Project Summary Normal pain promotes health by warning us of potential tissue damage, but abnormal pain reduces the quality of life for millions around the world. Available treatment for pain is currently inadequate, in part because of the deleterious side effects of our best analgesics, the opioids. Better treatments for abnormal pain are badly needed. We propose to reveal novel targets for pain medications by exploiting the powerful genetic toolkit of the Drosophila model. Fruit fly larvae react to noxious stimuli using an escape behavior consisting of an unmistakable corkscrew roll. This model system has been used to identify dozens of components that regulate nociceptive sensitivity. Many signaling components identified in the fly are very similar to their mammalian counterparts. Preliminary results indicate that the fly homolog of B-catenin, called Armadillo (Arm) regulates nociceptive sensitivity but the mechanism of this regulation is currently unclear. Aim 1 will test the hypothesis that Arm regulates sensitivity by exerting its influence in the well-known Wnt/Wg transcriptional control pathway.
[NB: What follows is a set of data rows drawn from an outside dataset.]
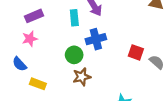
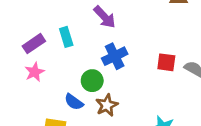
cyan rectangle: (74, 18) -> (66, 37), moved
blue semicircle: (20, 64) -> (74, 102), moved

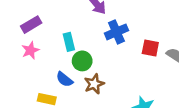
cyan rectangle: (66, 37) -> (69, 42), moved
blue cross: (115, 56) -> (116, 32), moved

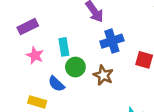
pink star: (30, 50) -> (35, 55), moved, turned -30
brown star: (94, 84) -> (103, 75), moved, turned -30

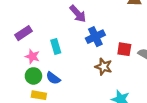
green circle: (75, 67) -> (33, 76), moved
brown star: (103, 75) -> (104, 67), moved

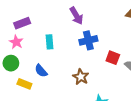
pink star: (32, 56) -> (16, 42), moved
brown star: (104, 67) -> (81, 77), moved
green circle: (33, 76) -> (11, 63), moved

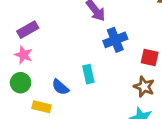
cyan rectangle: (50, 42) -> (88, 74), moved
brown star: (81, 77) -> (144, 87), moved

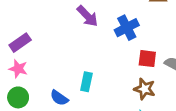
blue cross: (115, 40) -> (127, 28), moved
cyan rectangle: (88, 74) -> (86, 82), turned 30

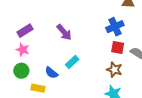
purple arrow: (87, 16) -> (64, 32), moved
blue cross: (127, 28) -> (115, 27), moved
cyan rectangle: (86, 82) -> (72, 62), turned 32

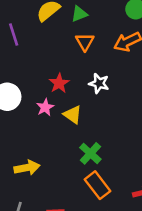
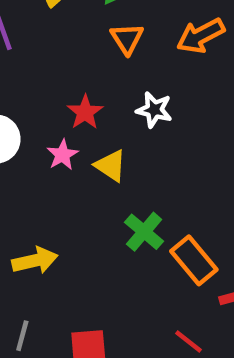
orange rectangle: (98, 185) -> (194, 260), moved

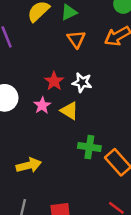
white star: (154, 110) -> (82, 82), moved
green cross: (144, 232) -> (89, 147), turned -30

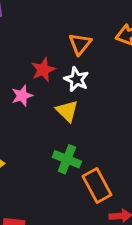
orange triangle: (76, 39) -> (80, 44), moved
yellow triangle: (69, 111) -> (67, 111), moved

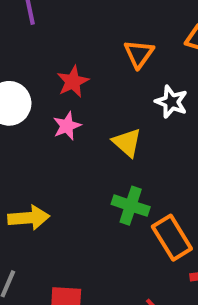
red star: (43, 70) -> (73, 82), moved
white star: (76, 79) -> (171, 102), moved

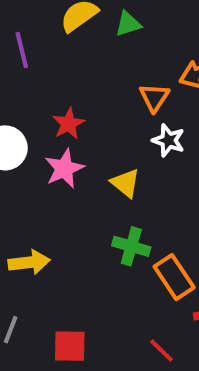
orange triangle: (139, 54) -> (154, 97), moved
pink star: (67, 126) -> (64, 169), size x1.4

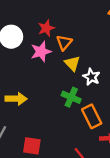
orange triangle: (154, 97) -> (64, 43), moved
white star: (168, 140) -> (91, 77), moved

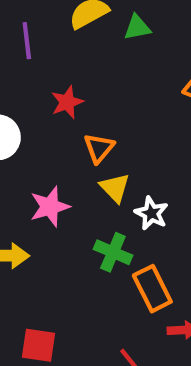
red star: (46, 28) -> (67, 102), moved
pink star: (41, 52) -> (50, 207), moved

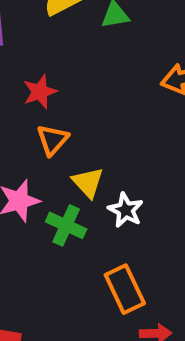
orange triangle: (99, 148) -> (53, 140), moved
green cross: (113, 252) -> (66, 225), moved

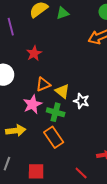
orange triangle: (53, 140) -> (43, 84), moved, turned 35
orange rectangle: (125, 289) -> (54, 137), moved

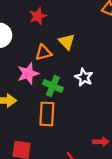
yellow triangle: (62, 91) -> (67, 42), moved
orange rectangle: (54, 137) -> (47, 114), turned 30

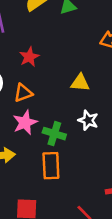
yellow triangle: (67, 42) -> (80, 83), moved, turned -36
orange triangle: (43, 52) -> (23, 93), moved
This testing will be accomplished by targeting RNAi silencing and/or overexpression constructs of key pathway genes specifically to the nociceptor neurons using the Gal4/UAS system. Any resulting changes to nociceptive sensitivity will be observed in thermo- and mechanonociception assays that focus on the escape behavior. Aim 2 will test the independent hypothesis that Arm and related components regulate nociceptive sensitivity through Arm's cell adhesion function. We will cause the nociceptors to express tagged forms of Arm and other components that can be analyzed by immunofluorescent microscopy to study neuronal Arm's contribution to neuronal-epidermal adhesive junctions called sheaths and to synapses with CNS interneurons. We will under- and overexpress Arm and other components and correlate any changes in sheath or synapse formation with nociceptive sensitivity using our behavioral assays. The proposed studies have the potential to identify novel mechanisms and components that affect nociceptive sensitivity. Because of the high degree of functional conservation between fly and mammalian signaling molecules, components identified by these experiments may represent targets for novel medications for the treatment of abnormal pain in humans.

项目摘要 正常疼痛通过警告我们潜在的组织损害来促进健康，但异常疼痛降低了质量 全世界数百万人的生活。目前可用的疼痛治疗不足，部分原因是 我们最好的镇痛药的有害副作用，阿片类药物。更好的异常疼痛治疗方法很严重 需要。我们建议通过利用强大的遗传工具包来揭示止痛药的新目标 果蝇模型。果蝇幼虫对有害刺激有反应 毫无疑问的开瓶器卷。该模型系统已用于识别数十个调节的组件 伤害性灵敏度。飞行中鉴定出的许多信号传导成分与哺乳动物非常相似 同行。初步结果表明，B-catenin的Fly同源物称为Armadillo（ARM）调节 伤害性敏感性，但目前尚不清楚该调节的机制。 AIM 1将检验假设 该手臂通过在众所周知的WNT/WG转录控制中发挥其影响来调节灵敏度 路径。该测试将通过靶向键的RNAi沉默和/或过表达构建体来完成 使用GAL4/UAS系统专门针对伤害感受器神经元的途径基因。任何结果更改 在关注逃生的热感受激活测定中将观察到伤害感受性的敏感性 行为。 AIM 2将检验独立假设，即ARM和相关组件调节伤害感受器 通过ARM的细胞粘附功能的灵敏度。我们将使伤害感受器表达标记的手臂形式 以及可以通过免疫荧光显微镜分析的其他成分来研究神经元组 对称为护套的神经元 - 表皮粘合剂的贡献和与CNS中间神经元突触的贡献。 我们将低于和过表达的臂和其他组件，并将鞘或突触的任何变化相关联 使用我们的行为测定法形成具有伤害感性的敏感性。拟议的研究有可能 确定影响伤害感受敏感性的新型机制和组件。由于高度 苍蝇和哺乳动物信号分子之间的功能保护，这些组件由这些鉴定 实验可能代表用于治疗人类异常疼痛的新型药物的靶标。